- Proboj Location within Bosnia and Herzegovina
- Coordinates: 43°13′54″N 17°31′15″E﻿ / ﻿43.23167°N 17.52083°E
- Country: Bosnia and Herzegovina
- Entity: Federation of Bosnia and Herzegovina
- Canton: West Herzegovina
- Municipality: Ljubuški

Area
- • Total: 2.73 sq mi (7.07 km^{2})

Population (2013)
- • Total: 701
- • Density: 257/sq mi (99.2/km^{2})
- Time zone: UTC+1 (CET)
- • Summer (DST): UTC+2 (CEST)

= Proboj =

Proboj is a village in Bosnia and Herzegovina.
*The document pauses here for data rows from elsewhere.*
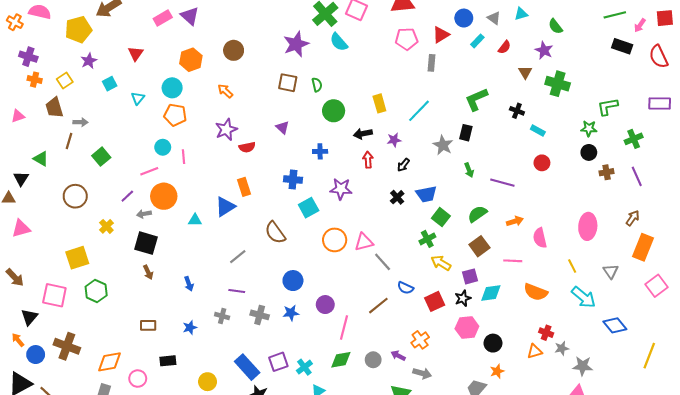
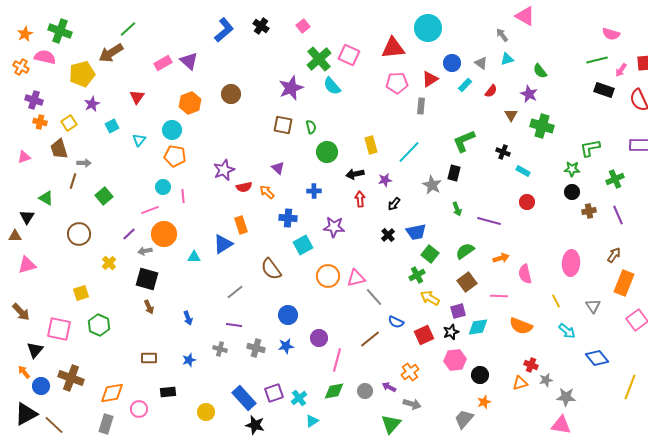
orange arrow: (225, 91) -> (267, 192), moved
yellow square: (77, 258) -> (81, 293), size x0.7
cyan arrow: (584, 297) -> (567, 331), size x0.7

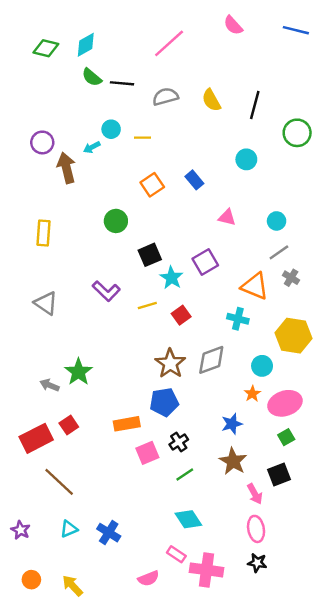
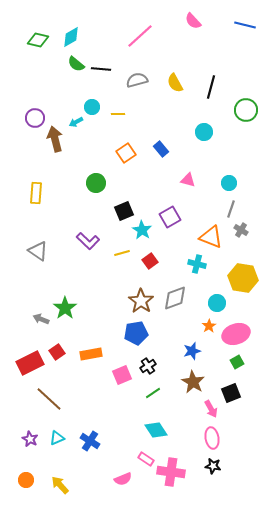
gray line: (279, 252) -> (231, 209), turned -36
orange rectangle: (127, 424) -> (91, 354), moved
purple star: (21, 530) -> (30, 439), moved

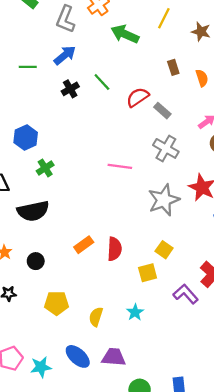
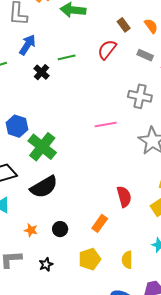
green line: (102, 82) -> (67, 57), turned -42
red semicircle: (138, 97) -> (107, 50), moved
gray rectangle: (162, 111) -> (145, 55), moved
green cross: (45, 168) -> (42, 147), size x1.8
orange rectangle: (84, 245) -> (100, 223), moved

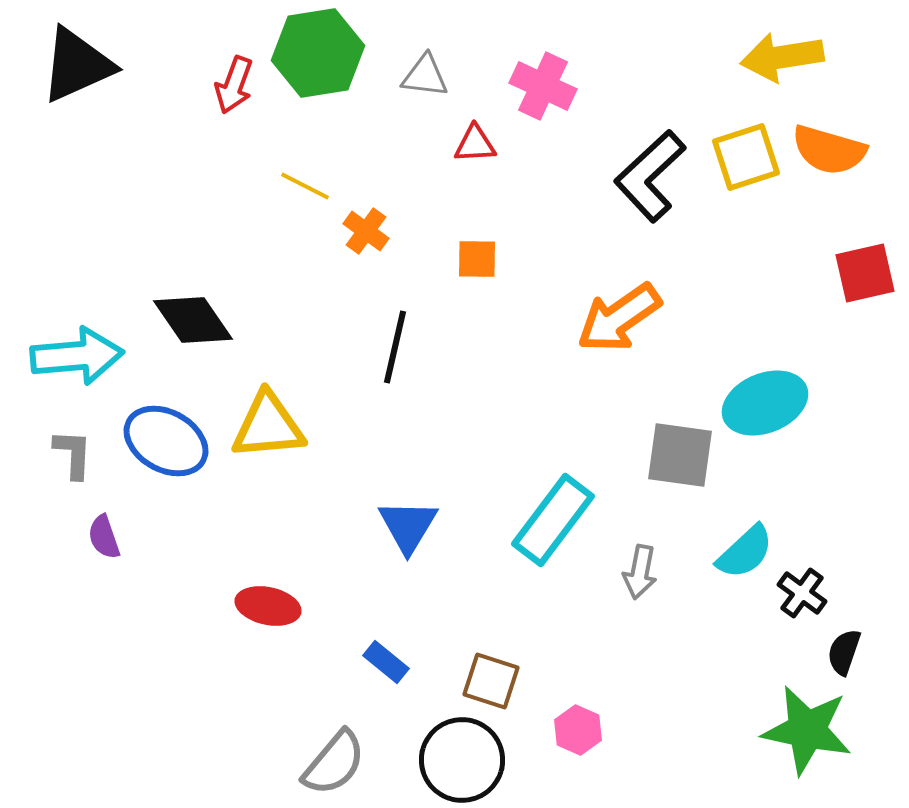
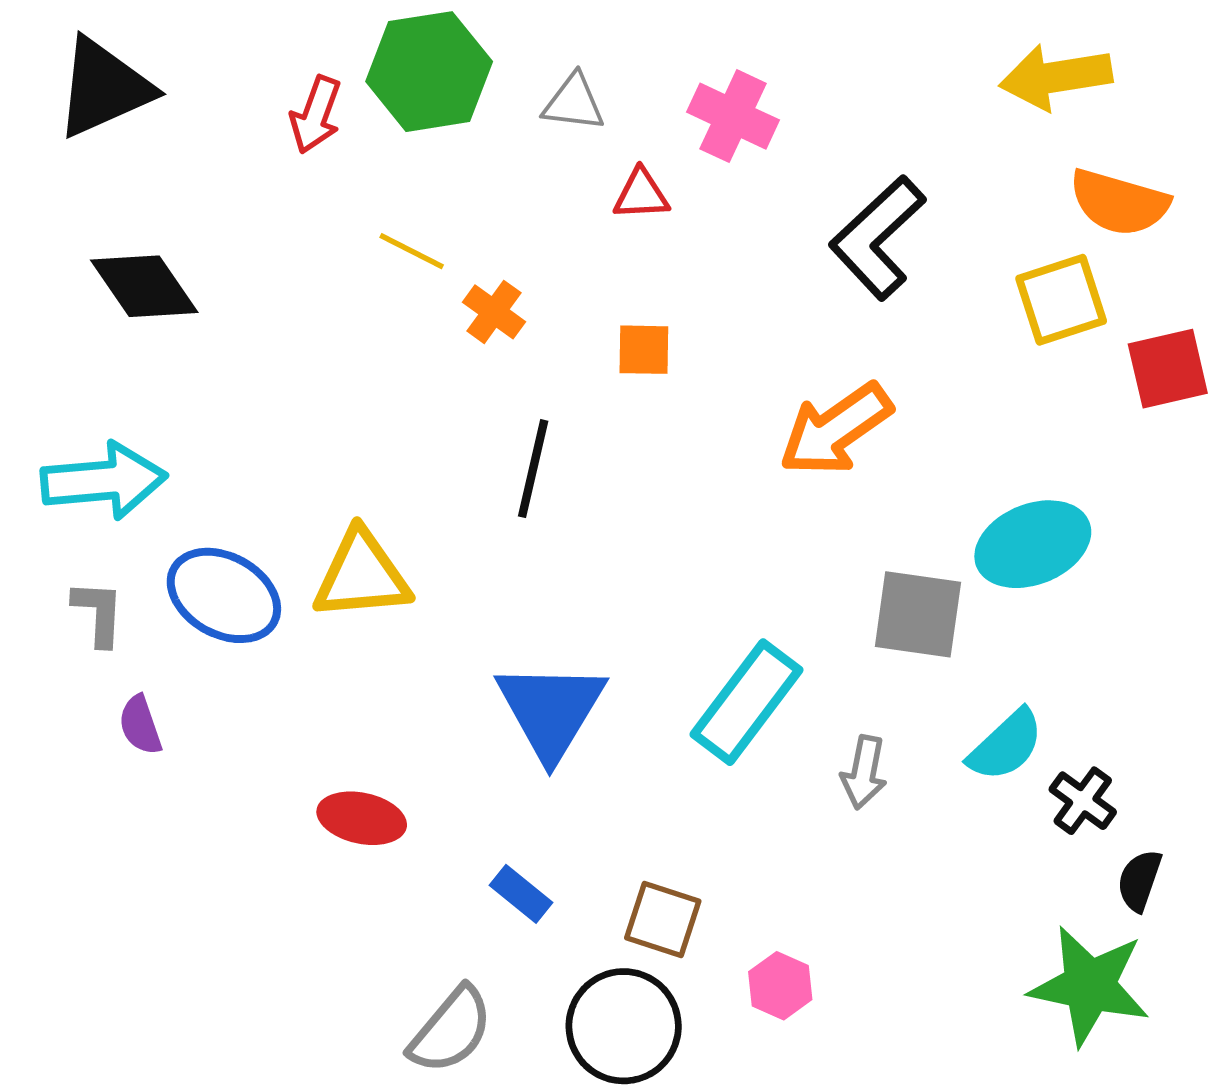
yellow square: (746, 157) -> (1061, 300), moved
black diamond: (193, 320) -> (144, 286), moved
blue triangle: (408, 526) -> (551, 710), size x1.4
According to the 1991 census, the village is located in the municipality of Ljubuški.

== Demographics ==

Proboj
| Year | 1991 | 1981 | 1971 |
|---|---|---|---|
| Croats | 759 (98,69%) | 785 (98,61%) | 808 (100%) |
| Serbs | 1 (0,13%) | 1 (0,12%) | 0 |
| Muslims | 0 | 0 | 0 |
| Yugoslavs | 4 (0,52%) | 2 (0,25%) | 0 |
| Others and unknown | 5 (0,65%) | 8 (1,00%) | 0 |
| Total | 769 | 796 | 808 |

According to the 2013 census, its population was 701, all Croats.